**What is being asked:**
Return, word for word, the lines of the listing below from the one with "comfortable furniture. Bright" through the one with "All stays include", and no other lines.

**Input data:**
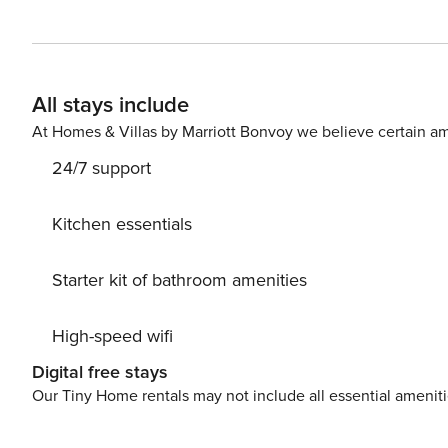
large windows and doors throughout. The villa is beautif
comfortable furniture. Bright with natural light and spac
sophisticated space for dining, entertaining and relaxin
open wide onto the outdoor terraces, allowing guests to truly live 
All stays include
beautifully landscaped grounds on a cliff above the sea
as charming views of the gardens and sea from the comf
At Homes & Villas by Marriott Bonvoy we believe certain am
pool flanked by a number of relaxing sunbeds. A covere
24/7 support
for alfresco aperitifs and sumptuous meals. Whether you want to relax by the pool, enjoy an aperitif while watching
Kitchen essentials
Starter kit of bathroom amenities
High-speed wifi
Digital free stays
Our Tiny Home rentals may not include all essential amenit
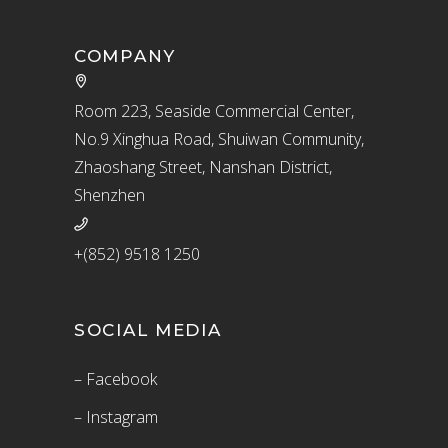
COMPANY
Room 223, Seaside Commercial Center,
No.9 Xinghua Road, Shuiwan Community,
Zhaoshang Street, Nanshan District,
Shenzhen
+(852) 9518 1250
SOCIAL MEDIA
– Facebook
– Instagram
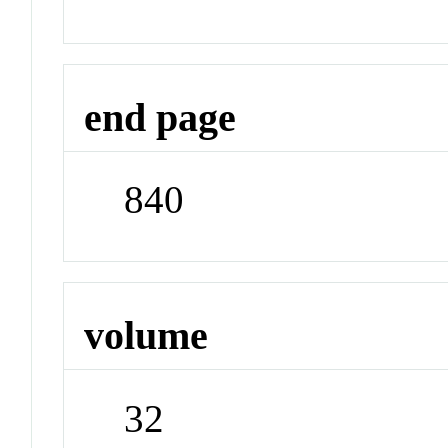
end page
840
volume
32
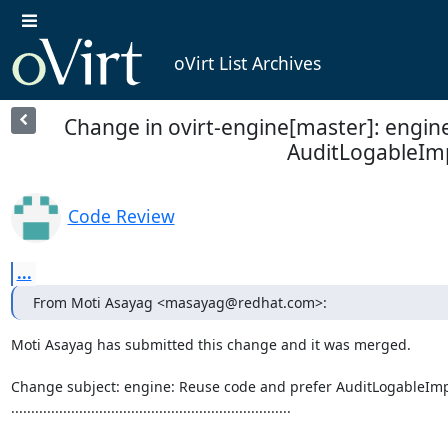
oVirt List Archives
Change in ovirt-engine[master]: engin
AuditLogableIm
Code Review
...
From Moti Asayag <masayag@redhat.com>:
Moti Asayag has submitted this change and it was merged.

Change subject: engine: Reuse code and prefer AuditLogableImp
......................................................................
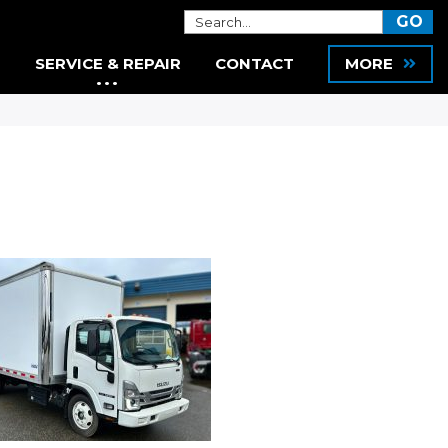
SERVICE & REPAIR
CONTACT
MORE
* * *
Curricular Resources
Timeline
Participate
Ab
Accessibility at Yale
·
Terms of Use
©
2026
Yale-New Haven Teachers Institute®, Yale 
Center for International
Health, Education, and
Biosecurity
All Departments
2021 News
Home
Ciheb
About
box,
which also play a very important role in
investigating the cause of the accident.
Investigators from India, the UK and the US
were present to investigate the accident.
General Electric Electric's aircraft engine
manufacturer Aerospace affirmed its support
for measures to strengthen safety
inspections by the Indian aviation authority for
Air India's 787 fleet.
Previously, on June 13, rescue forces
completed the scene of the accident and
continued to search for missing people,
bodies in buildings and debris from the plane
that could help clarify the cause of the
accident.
* * *
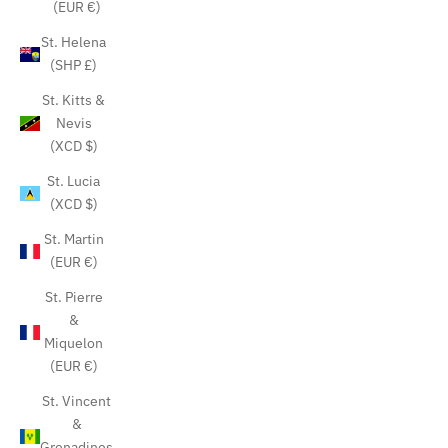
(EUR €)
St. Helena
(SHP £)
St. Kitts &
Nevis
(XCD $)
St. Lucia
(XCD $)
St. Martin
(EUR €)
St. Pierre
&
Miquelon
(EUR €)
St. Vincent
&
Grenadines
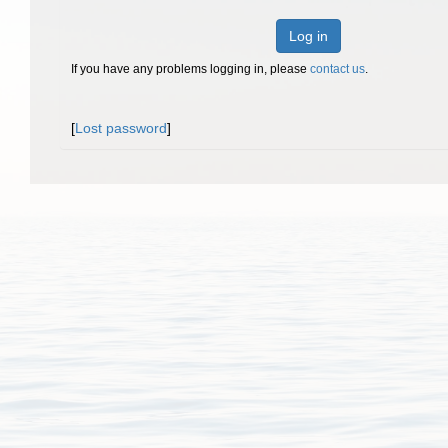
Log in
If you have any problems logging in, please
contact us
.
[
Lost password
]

**Solution to the exercise:**
comfortable furniture. Bright with natural light and spac
sophisticated space for dining, entertaining and relaxin
open wide onto the outdoor terraces, allowing guests to truly live 
All stays include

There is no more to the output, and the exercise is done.